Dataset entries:

##########

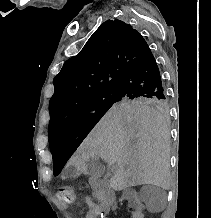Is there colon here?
<instances>
[{
    "label": "colon",
    "mask_w": 211,
    "mask_h": 218,
    "mask_svg": "<svg viewBox=\"0 0 211 218\" xmlns=\"http://www.w3.org/2000/svg\"><path fill=\"white\" fill-rule=\"evenodd\" d=\"M57 198L64 204H71L75 199L73 189L69 185H64L59 188Z\"/></svg>",
    "instance_id": "colon-1"
}]
</instances>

##########

_Task instructions_
With every picture removed, give the entries above again exactly.

_Output below_
Is there colon here?
<instances>
[{
    "label": "colon",
    "mask_w": 211,
    "mask_h": 218,
    "mask_svg": "<svg viewBox=\"0 0 211 218\" xmlns=\"http://www.w3.org/2000/svg\"><path fill=\"white\" fill-rule=\"evenodd\" d=\"M57 198L64 204H71L75 199L73 189L69 185H64L59 188Z\"/></svg>",
    "instance_id": "colon-1"
}]
</instances>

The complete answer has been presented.